(Work required) Include the line with "Такое бывает, когда долго держишь в руках" and every line before it in the entries below, echoed exactly, but not the pictures.

[[ Provided entries, beginning ]]

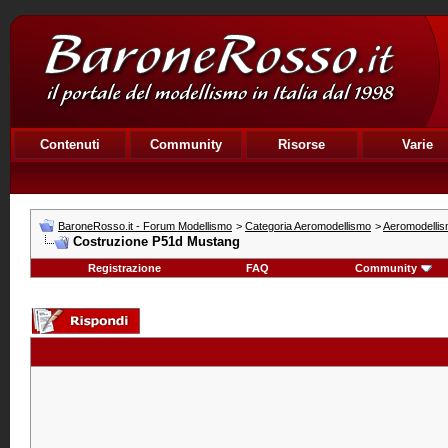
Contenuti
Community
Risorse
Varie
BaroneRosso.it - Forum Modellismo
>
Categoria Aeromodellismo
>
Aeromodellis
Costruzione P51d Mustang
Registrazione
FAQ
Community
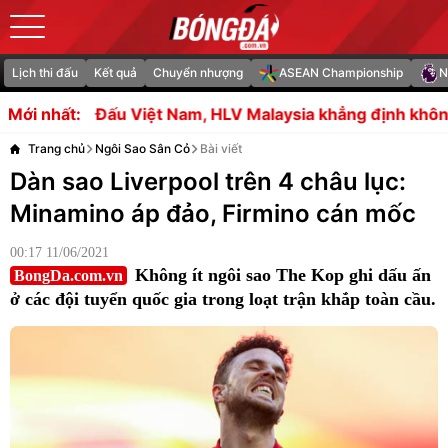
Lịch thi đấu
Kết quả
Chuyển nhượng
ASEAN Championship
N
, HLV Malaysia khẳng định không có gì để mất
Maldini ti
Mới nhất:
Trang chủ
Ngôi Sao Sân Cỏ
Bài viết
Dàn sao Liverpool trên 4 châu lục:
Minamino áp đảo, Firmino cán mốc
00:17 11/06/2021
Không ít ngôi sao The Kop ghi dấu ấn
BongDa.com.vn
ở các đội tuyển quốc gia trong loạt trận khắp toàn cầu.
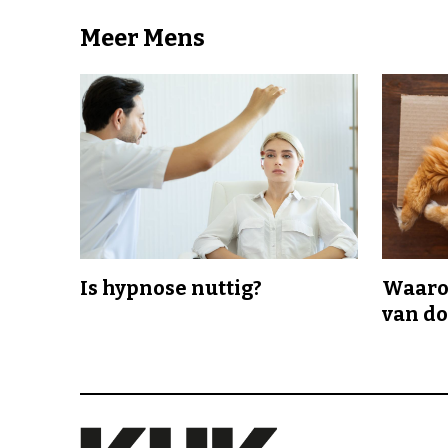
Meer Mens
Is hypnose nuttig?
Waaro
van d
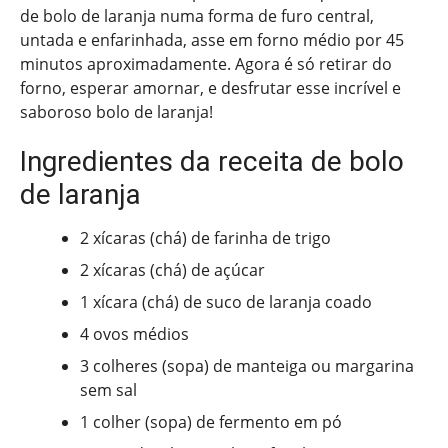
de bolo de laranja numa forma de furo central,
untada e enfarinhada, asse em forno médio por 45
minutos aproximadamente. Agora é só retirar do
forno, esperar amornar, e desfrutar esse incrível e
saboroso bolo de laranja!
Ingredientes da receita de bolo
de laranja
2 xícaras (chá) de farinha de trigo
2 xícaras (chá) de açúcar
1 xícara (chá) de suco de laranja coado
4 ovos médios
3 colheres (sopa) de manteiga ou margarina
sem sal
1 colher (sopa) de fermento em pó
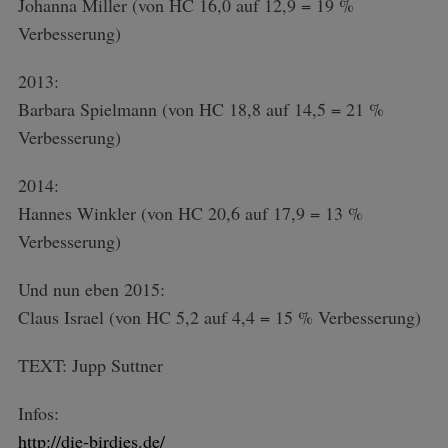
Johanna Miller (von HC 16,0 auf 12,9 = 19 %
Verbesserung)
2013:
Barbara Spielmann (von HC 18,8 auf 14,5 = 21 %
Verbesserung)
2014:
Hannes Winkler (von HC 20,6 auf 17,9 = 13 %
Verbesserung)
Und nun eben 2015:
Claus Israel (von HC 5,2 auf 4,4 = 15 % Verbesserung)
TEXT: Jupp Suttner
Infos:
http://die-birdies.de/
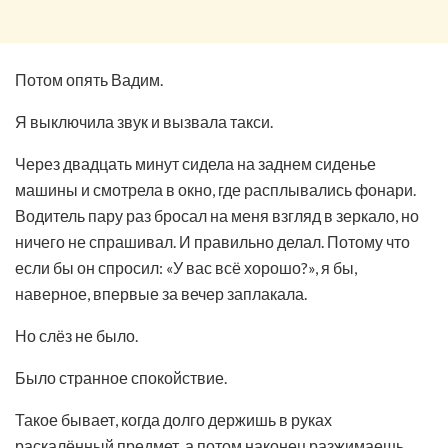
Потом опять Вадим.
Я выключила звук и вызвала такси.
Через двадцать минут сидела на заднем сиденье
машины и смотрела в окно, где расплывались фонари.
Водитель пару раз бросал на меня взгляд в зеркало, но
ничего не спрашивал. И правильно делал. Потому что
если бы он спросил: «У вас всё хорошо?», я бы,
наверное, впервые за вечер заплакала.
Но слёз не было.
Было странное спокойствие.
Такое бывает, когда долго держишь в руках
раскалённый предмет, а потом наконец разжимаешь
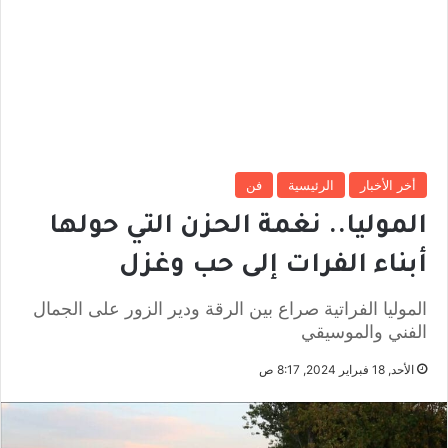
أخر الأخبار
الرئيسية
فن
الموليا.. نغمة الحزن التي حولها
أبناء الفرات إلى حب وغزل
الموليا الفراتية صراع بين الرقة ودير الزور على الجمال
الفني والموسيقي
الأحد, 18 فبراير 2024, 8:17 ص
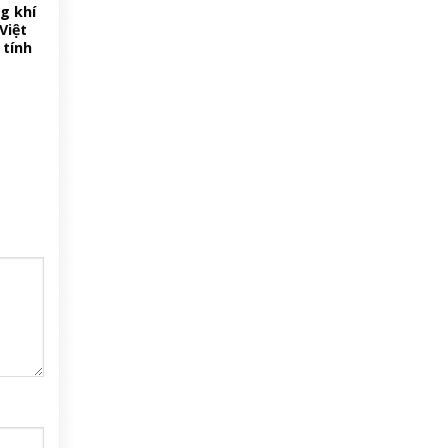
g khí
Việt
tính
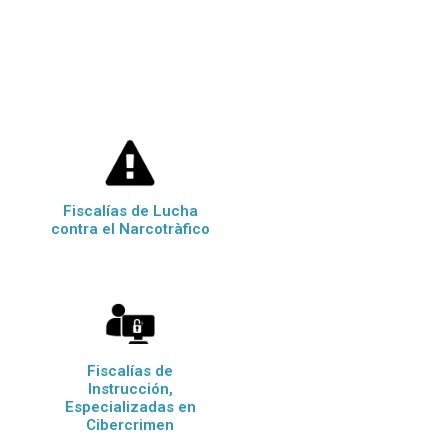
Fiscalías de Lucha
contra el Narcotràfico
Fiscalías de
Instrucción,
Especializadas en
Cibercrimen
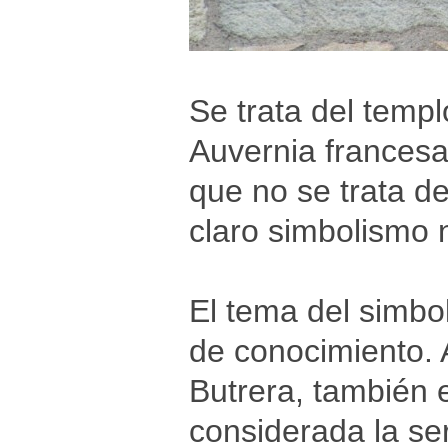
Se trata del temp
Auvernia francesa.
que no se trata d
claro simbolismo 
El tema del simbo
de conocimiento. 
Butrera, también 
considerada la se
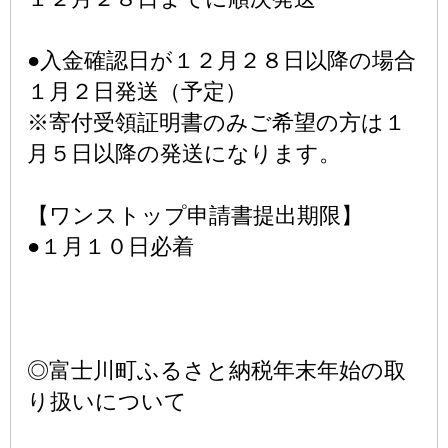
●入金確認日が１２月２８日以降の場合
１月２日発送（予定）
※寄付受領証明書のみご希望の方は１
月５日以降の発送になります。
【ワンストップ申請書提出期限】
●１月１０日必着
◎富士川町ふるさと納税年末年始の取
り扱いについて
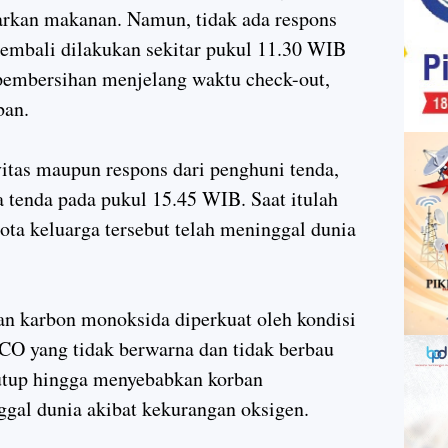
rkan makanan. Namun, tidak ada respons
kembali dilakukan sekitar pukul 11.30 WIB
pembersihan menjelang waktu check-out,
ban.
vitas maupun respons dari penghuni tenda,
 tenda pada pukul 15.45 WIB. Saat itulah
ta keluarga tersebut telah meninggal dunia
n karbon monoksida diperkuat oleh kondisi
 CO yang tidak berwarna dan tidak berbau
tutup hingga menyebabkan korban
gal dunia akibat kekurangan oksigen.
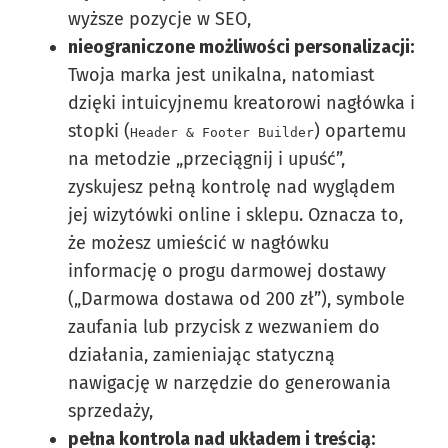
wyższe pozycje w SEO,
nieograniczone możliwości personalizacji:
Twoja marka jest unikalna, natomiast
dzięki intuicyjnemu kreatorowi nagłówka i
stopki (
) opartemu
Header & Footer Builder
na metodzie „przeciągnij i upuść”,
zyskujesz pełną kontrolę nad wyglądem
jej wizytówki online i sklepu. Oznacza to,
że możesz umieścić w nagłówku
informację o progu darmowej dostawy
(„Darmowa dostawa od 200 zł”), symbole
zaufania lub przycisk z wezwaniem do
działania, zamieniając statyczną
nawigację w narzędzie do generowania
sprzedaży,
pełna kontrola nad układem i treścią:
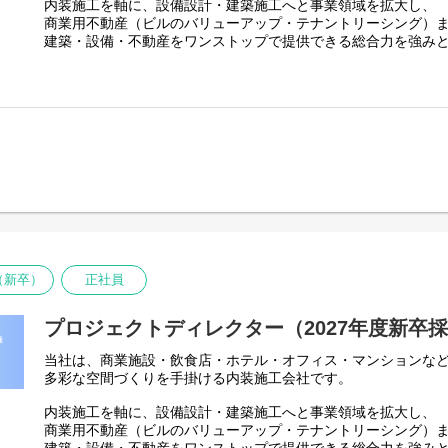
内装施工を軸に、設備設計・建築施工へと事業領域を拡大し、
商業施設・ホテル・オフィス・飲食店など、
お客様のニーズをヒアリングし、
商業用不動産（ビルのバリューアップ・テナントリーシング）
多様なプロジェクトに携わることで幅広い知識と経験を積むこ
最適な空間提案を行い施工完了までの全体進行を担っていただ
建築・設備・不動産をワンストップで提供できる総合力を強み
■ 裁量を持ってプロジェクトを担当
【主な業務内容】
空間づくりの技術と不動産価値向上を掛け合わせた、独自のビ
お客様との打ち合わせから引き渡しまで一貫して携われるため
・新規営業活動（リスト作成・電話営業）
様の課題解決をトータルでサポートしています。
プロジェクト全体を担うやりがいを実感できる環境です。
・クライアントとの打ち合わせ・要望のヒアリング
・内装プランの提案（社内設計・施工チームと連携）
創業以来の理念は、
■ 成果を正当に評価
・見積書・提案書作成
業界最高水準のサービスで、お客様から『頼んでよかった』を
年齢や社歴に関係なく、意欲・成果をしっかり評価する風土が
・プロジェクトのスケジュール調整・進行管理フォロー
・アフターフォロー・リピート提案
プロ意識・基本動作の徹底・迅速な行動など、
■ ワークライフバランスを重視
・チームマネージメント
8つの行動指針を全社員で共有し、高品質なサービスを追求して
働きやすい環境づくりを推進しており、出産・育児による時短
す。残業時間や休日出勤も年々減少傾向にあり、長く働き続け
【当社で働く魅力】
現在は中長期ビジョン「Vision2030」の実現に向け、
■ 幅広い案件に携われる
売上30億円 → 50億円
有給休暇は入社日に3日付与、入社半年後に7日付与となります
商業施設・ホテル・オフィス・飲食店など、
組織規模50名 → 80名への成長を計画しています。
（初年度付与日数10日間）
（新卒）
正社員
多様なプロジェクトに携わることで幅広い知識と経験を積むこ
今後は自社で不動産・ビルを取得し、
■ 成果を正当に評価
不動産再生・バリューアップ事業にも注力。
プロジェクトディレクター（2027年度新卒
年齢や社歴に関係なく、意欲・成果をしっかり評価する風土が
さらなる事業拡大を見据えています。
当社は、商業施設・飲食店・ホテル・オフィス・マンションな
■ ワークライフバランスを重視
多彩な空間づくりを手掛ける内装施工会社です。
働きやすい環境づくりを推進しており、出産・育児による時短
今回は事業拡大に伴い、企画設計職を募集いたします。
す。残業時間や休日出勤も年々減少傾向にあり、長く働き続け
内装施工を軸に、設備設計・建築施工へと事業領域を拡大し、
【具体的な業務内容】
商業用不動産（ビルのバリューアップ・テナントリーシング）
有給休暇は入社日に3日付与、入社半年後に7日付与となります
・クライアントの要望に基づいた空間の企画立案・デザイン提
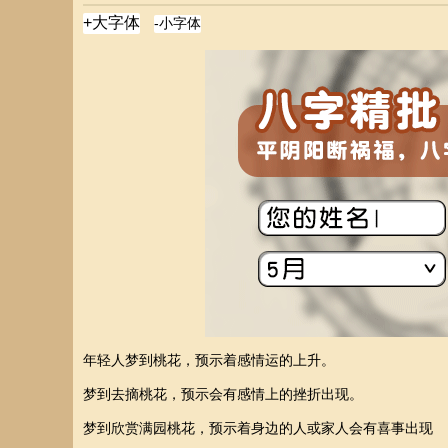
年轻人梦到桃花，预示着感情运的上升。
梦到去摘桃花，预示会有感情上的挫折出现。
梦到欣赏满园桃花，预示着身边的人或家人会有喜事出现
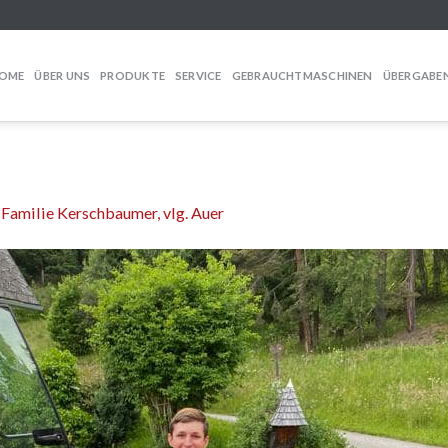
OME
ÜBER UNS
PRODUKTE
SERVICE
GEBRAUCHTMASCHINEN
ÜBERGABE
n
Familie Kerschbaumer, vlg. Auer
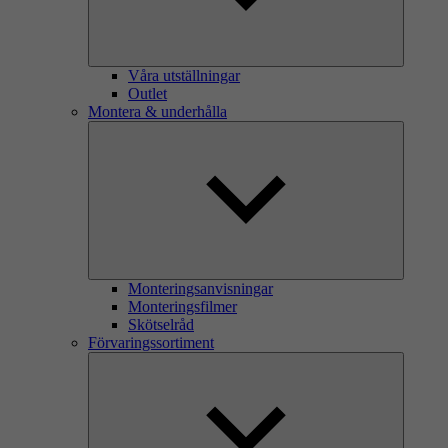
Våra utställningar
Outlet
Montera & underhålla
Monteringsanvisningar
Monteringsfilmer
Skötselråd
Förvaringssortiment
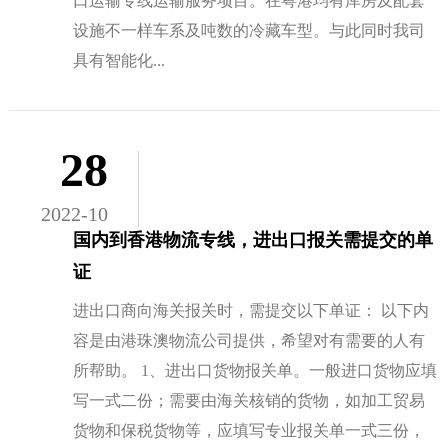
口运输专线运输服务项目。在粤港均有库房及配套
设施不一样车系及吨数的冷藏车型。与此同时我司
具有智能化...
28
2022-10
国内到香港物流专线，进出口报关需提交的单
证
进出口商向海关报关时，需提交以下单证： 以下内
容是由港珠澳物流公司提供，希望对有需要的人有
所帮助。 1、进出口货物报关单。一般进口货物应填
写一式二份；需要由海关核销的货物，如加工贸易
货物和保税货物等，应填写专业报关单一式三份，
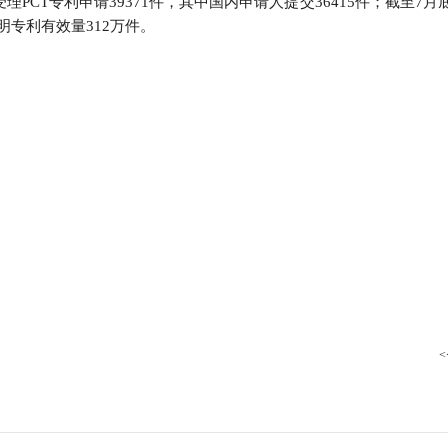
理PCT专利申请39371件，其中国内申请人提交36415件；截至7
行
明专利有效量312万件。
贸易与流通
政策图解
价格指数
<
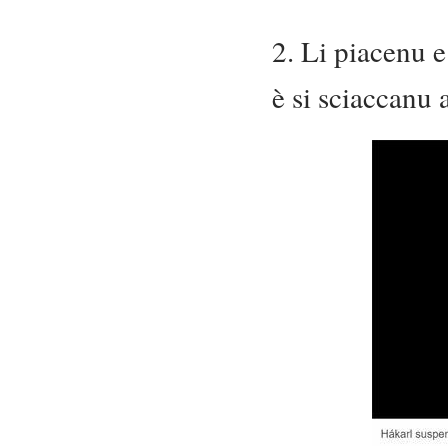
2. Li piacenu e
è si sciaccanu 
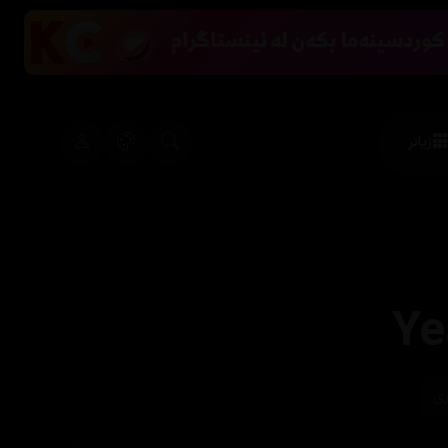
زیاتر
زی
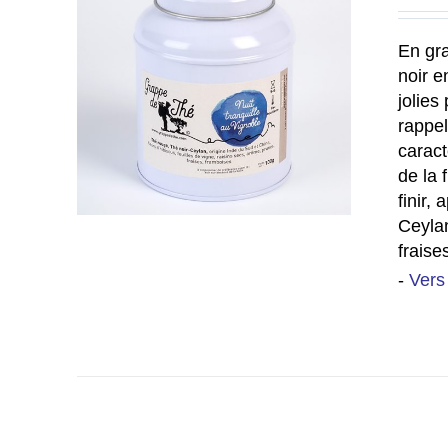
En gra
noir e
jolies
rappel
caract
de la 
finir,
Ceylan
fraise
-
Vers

[[ Provided entries, end ]]

(Response to this exercise)
Contenuti
Community
Risorse
Varie
BaroneRosso.it - Forum Modellismo
>
Categoria Aeromodellismo
>
Aeromodellis
Costruzione P51d Mustang
Registrazione
FAQ
Community
Lịch thi đấu
Kết quả
Chuyển nhượng
ASEAN Championship
N
, HLV Malaysia khẳng định không có gì để mất
Maldini ti
Mới nhất:
Trang chủ
Ngôi Sao Sân Cỏ
Bài viết
Dàn sao Liverpool trên 4 châu lục:
Minamino áp đảo, Firmino cán mốc
00:17 11/06/2021
Không ít ngôi sao The Kop ghi dấu ấn
BongDa.com.vn
ở các đội tuyển quốc gia trong loạt trận khắp toàn cầu.
Meer Mens
Is hypnose nuttig?
Waaro
van d
de bolo de laranja numa forma de furo central,
untada e enfarinhada, asse em forno médio por 45
minutos aproximadamente. Agora é só retirar do
forno, esperar amornar, e desfrutar esse incrível e
saboroso bolo de laranja!
Ingredientes da receita de bolo
de laranja
2 xícaras (chá) de farinha de trigo
2 xícaras (chá) de açúcar
1 xícara (chá) de suco de laranja coado
4 ovos médios
3 colheres (sopa) de manteiga ou margarina
sem sal
1 colher (sopa) de fermento em pó
Johanna Miller (von HC 16,0 auf 12,9 = 19 %
Verbesserung)
2013:
Barbara Spielmann (von HC 18,8 auf 14,5 = 21 %
Verbesserung)
2014:
Hannes Winkler (von HC 20,6 auf 17,9 = 13 %
Verbesserung)
Und nun eben 2015:
Claus Israel (von HC 5,2 auf 4,4 = 15 % Verbesserung)
TEXT: Jupp Suttner
Infos:
http://die-birdies.de/
Потом опять Вадим.
Я выключила звук и вызвала такси.
Через двадцать минут сидела на заднем сиденье
машины и смотрела в окно, где расплывались фонари.
Водитель пару раз бросал на меня взгляд в зеркало, но
ничего не спрашивал. И правильно делал. Потому что
если бы он спросил: «У вас всё хорошо?», я бы,
наверное, впервые за вечер заплакала.
Но слёз не было.
Было странное спокойствие.
Такое бывает, когда долго держишь в руках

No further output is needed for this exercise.